At first, I thought it was merely a clever use of visual effects to depict the VR user-experience, meaning a team of visual effects artists took an existing pre-recorded video of the user and added computer graphics that represented (maybe very closely) the content that the user saw in their headset. And I happened to be right in that case. But right after, I saw this Fantastic Contraption Mixed Reality Gameplay Footage, made by Kert Gartner. Kert is one of the early pioneers of mixed reality (and was kind enough to help me in my early research), and his videos clearly show graphics taken directly from the virtual reality application combined with video footage of the user.
Real-Time Camera Tracking was never this cheap
What I found most exciting in Kert’s videos was how freely the camera was moving around the user, and how “planted” the user was in the CG environment - a feat that visual effects artists call “camera tracking,” which is traditionally done either using expensive infrared sensors mounted on trusses around a movie sound-stage, or at a later stage on the computer using high-end visual effects software. Even still, given how laborious it can be to achieve a seamless camera match, camera tracking is often avoided in low-budget productions.
The cool thing about moving the camera around a virtual reality user, I realized, is that the same head tracking technology that is crucial for a room-scale VR experience (the small infrared sensors dotting the HTC Vive headset and controllers) can be utilized to accurately track a camera as well. In layman’s words, camera tracking is a byproduct of any room scale VR setup. Moreover, it works in real-time, with extremely low latency.

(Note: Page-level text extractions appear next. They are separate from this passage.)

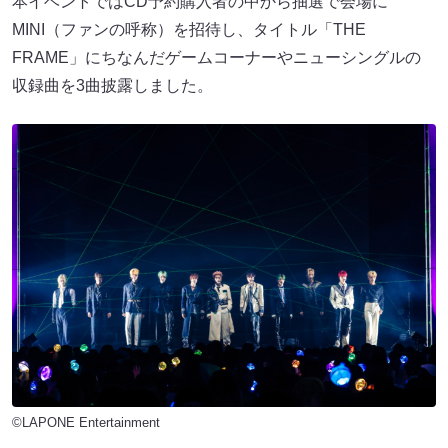
本イベントではCD予約購入者の中から抽選で会場に
MINI（ファンの呼称）を招待し、タイトル「THE
FRAME」にちなんだゲームコーナーやニューシングルの
収録曲を3曲披露しました。
©LAPONE Entertainment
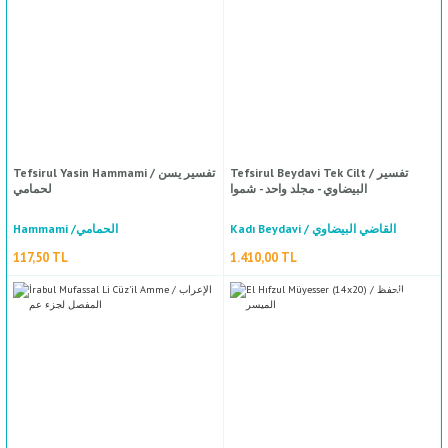
Tefsirul Beydavi Tek Cilt / تفسير
Tefsirul Yasin Hammami / تفسير يسن
البيضاوي - مجلد واحد - شموا
لحمامي
Ğunyetun Nasik Fi İlmil Menasik / غنية الناسك في علم المناسك
Kadı Beydavi / القاضي البيضاوي
Hammami /الحمامي
Ebi Abdullah Bin Muhammed Bin El Kaysi Es Sebti / غنية الناسك
117,50 TL
1.410,00 TL
376,00 TL
Tarihul Yakubi 1-2 / تاريخ اليعقوبي ١-٢
Ahmed Bin İshak El Yakubi / أحمد بن إسحاق اليعقوبي
El Mefatihul Esasiyye Lil Ulumil Şer'iyye / المفاتح الاساسية للعلوم الشرعية
822,50 TL
Heyet / نخبة من العلماء
658,00 TL
YENI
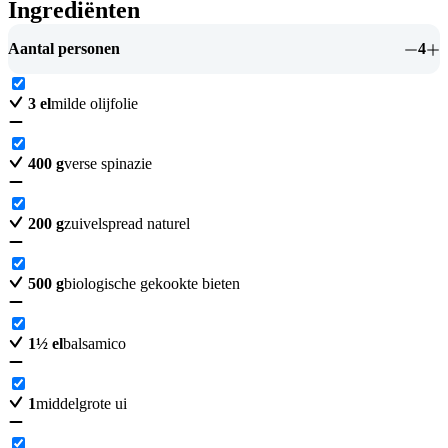
Ingrediënten
Aantal personen
4
3
el
milde olijfolie
400
g
verse spinazie
200
g
zuivelspread naturel
500
g
biologische gekookte bieten
1
½
el
balsamico
1
middelgrote ui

Kert actually documented his process in a few cool behind-the-scenes videos that greatly inspired me.
Around that same time, a producer came to me asking if I could create something similar to the Tilt Brush trailer (using the Tilt Brush app), and that’s when I decided to roll up my sleeves and give this process a shot myself.

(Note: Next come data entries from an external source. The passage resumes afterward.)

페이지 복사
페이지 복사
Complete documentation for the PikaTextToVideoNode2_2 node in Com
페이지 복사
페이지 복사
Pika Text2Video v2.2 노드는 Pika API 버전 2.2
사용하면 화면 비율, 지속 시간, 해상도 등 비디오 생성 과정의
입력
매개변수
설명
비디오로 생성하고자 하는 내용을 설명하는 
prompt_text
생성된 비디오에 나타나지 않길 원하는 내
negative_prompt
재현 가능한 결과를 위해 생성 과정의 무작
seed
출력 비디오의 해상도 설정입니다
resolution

The basics of shooting mixed reality content
I had very recently bought my first VR kit, HTC’s Vive which includes a headset, two “Vive controllers” (the VR equivalent of a joystick) and two “base stations” (infrared beacons used to pinpoint the headset and controllers’ position in the room).
In order to track my physical camera using the Vive system, I would have to attach one of my controllers to the camera and have the computer move a “virtual camera” based on that controller's’ position and orientation (aka “transformation”). Luckily, just a few days earlier, a third Vive controller arrived in the mail (I ordered it after incapacitating one of my original controllers by thrusting it into my living room wall while playing VR). In the meanwhile I had managed to fix my broken controller so I now had three working controllers. Coincidence?

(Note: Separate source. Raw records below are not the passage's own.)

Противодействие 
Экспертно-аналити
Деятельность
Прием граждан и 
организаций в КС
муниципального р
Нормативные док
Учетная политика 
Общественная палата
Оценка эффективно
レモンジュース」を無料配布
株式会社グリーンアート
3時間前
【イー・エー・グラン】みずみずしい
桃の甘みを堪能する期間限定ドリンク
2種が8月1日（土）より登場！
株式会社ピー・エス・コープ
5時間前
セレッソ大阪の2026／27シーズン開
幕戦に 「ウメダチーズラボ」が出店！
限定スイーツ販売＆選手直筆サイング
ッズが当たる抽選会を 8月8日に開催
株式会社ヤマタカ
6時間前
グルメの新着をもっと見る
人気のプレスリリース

It sounded simple in theory, but there were a few immediate obstacles:
The controller and camera couldn’t possibly be in the exact same position. Even when attached, they are inherently next to eachother, and that positional offset would need to be matched somehow by the corresponding virtual camera.
The Vive system didn’t detect the third controller via Bluetooth like it did the first two controllers, only via USB cable (a hardware limitation).
I wasn’t sure how to get the VR application to produce a “camera view” feed; I just knew, based on the videos I saw, that it’s possible.
To overcome the first obstacle, I used Tribal Instincts’ brilliant “configurator” tool. Tribal Instincts is a Seattle-based software developer who runs a popular YouTube channel where he reviews VR apps and discusses technology. He created a handy Unity3D-based application that streamlines the process of correcting the offset between the camera and the controller. You still have to eyeball it to a certain extent but it saves hours of blind trial-and-error.It also has useful instruction on how to actually feed that offset information into the VR program so that it uses it properly.
And once the VR software detected the third controller, I was pleasantly surprised to discover it automatically switched to a hidden “Mixed Reality” mode, splitting the screen into four quadrants, each containing a video layer that can be used by a compositing software to bake together a mixed reality video.
Using a third controller and roughly calibrating it to my USB camera, I was able to film my very first Mixed Reality video.
It was very rough indeed. I had no green screen so I had to key my subject (my girlfriend at the time) against the white wall which is never a good idea, and I literally held the USB camera and controller together in my hand to keep them somewhat aligned. But I could see the potential and I knew that with a proper green screen and camera rig, I could pull it off.
Unfortunately, the producer who reached out to me was on a very tight schedule and had to go with a non-mixed reality approach.
From catching up to exploring new grounds
Now that I made a promising first step, my appetite for properly capturing mixed reality grew, and I started reaching out to colleagues who had access to green screen stages.
One of them picked up the glove and let me use a small green screen stage at Disney Interactive for my next go.
While testing mixed reality on various VR apps on that stage, my host brought up a need he was hoping to achieve: capturing two VR users or more, occupying and interacting in the same VR space.
This challenge inspired me to contact another colleague, a producer at the YouTube Space in LA, where I knew they had two green screen stages next door from each other.
My first goal was to try and create “co-presence,” meaning the two users would be physically separate, filmed from matching angles so when I combined the two camera feeds with the virtual environment, they’d look like they’re sharing the same space.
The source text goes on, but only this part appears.